50 years of coasters – 2018
Another incredible year on the cards and it feels like a surprisingly long time ago to me. I suppose with all the mess that has been going on recently, those care free travel times that I associate with 2018 are nothing but a distant memory. The 10 today are a strong showing from pretty much all of the most well established ride designers in these lists by now, a well rounded bunch with plenty to offer.
There was another surge in B&M wing coaster popularity and it was a big year for the manufacturer all round, with an impressive 7 coaster installations worldwide, their most since 2002. China continues to lead the charge in filling those order books and an all-new-for-2018 park in the gorgeous Yunnan Province opted for this striking design as their star attraction. It’s a mostly graceful experience with some particularly drawn out inversion-based thrills that is only enhanced by some impressive and ambitious theming, which we’ve come to expect by default from Chinese parks by now.
Over in Europe, this up and coming Dutch park had lofty ambitions of their own and it was quite the surprise when Toverland announced that they were going for such a premium product. The coaster itself and the new land in which it resides was a stunning achievement, though for some reason I can’t stop thinking about how great the queueline was.
My primary fondness from this ride comes with the blatantly obvious way in which it shows off the effects of a minimalist restraint. Most of the namesake ‘hang’ in the ride comes from a holding brake that follows the vertical lift hill, which points riders down towards the ground at an impressively steep angle, with nothing holding them in place but a comfy lap bar. It’s a wonderful feeling of freedom that I hope to see a lot more of in future.

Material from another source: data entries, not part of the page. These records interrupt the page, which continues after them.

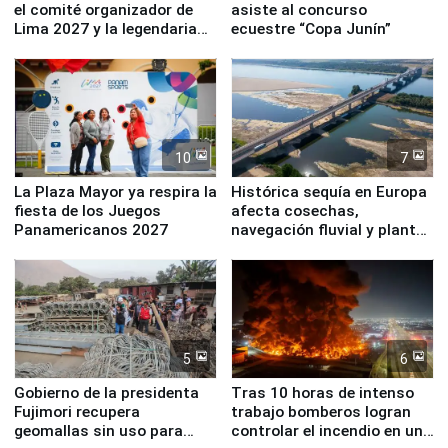
el comité organizador de
asiste al concurso
Lima 2027 y la legendaria
ecuestre “Copa Junín”
Simone Biles
10
7
La Plaza Mayor ya respira la
Histórica sequía en Europa
fiesta de los Juegos
afecta cosechas,
Panamericanos 2027
navegación fluvial y plantas
nucleares
5
6
Gobierno de la presidenta
Tras 10 horas de intenso
Fujimori recupera
trabajo bomberos logran
geomallas sin uso para
controlar el incendio en una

Case in point with the B&M dive coaster, although they’ve managed to dominate the holding brake game over the years with their near-vertical first drops. Vests leave a little to be desired in comparison to the above, but the subsequent coaster of Valkyria is full on, fantastic and, for me, quite a leap forward for this ride type.
The Gravity Group continued to defy gravity with their compact designs. A mere 50ft of height on Wood Express is somehow able to offer a fast paced, highly varied and thrilling ride with far more airtime than seems physically possible.
2018 was a big year for the UK with not one, but two major attractions that were real head turners and had the potential to make a major difference to the local amusement park landscape. We may be a bit of a miserable and spoiled bunch, but it felt like that hadn’t really happened since the ’90s. Icon was the standout for me, comfortably cementing itself as my favourite coaster on home turf, earning such strong praise as ‘the only one I want to go back for’.
Meanwhile America were being treated to their usual slew of world class attractions, mostly at the hands of RMC when we look at 2018. This Raptor design was like nothing we had seen before, a revolutionary ride system that also holds it’s own amongst the best of the best in the world rather than just being a bit of a quirk. Straddling the single-rail track and being subjected to some of the manufacturer’s finest forces is a surreal experience, and a welcome one.
This might well have been the year that secured them with true legendary status as manufacturers. Since 2011 it had seemed that they could do no wrong and this was also their busiest year to date. Comparatively, Twisted Cyclone is tiny, but that doesn’t stop it from treating you to a whole host of amazing manouevres throughout the slightly stunted ride time.
Almost all quiet on the Intamin front, but they went and knocked out something extra special in Poland. What has quickly become known as the world’s fastest growing amusement park really stepped their game up by splashing out on a 250ft hyper coaster that really put them on the map. The trains come with a similar winged seating design to that of Intamin’s finest and though it doesn’t quite produce the same extremes as those, it’s easily one of Europe’s best.
The bigger of the Twisted twins (no, not these) was superior for me. Unlike the cyclone, the timbers have plenty of prime ride time that is packed with some really powerful punches. The sequence of 3 camelbacks is one of the most sublime moments I can think of on any coaster and there’s so many more surprises along the way with this masterful design.
Elsewhere I can see that there are a few other potential threats.
The glaring hole in this list is of course Steel Vengeance, which has become ubiquitous with the phrase ‘best rollercoaster in the world’. As if RMC didn’t dominate the year enough already, surely their largest and most popular creation yet will deliver the knockout blow when I finally get around to it.
Heaven’s Wing is yet another (Chinese) B&M wing coaster with at least as much potential as the others already present.
I probably should mention Hyper Coaster, although I feel like I wouldn’t include it in the list for being a clone in this hotly contested era, even if it is a particularly spectacular one. I already applied the same (flawed) logic to my favourite Jungle Trailblazer that was copied this year.
Steel Dolphin looks like a lot of fun, on the smaller end of the Intamin multi-launch scale. I don’t think they can do much wrong with that hardware at this stage.
I don’t know if I want Time Traveler more or less, now that I’ve experienced the extremes of the Mack Xtreme Spinner first hand. Surely it can’t be game-changing for me twice in a row. Even if it can’t live up to the follow up, it will undoubtedly be a quality ride.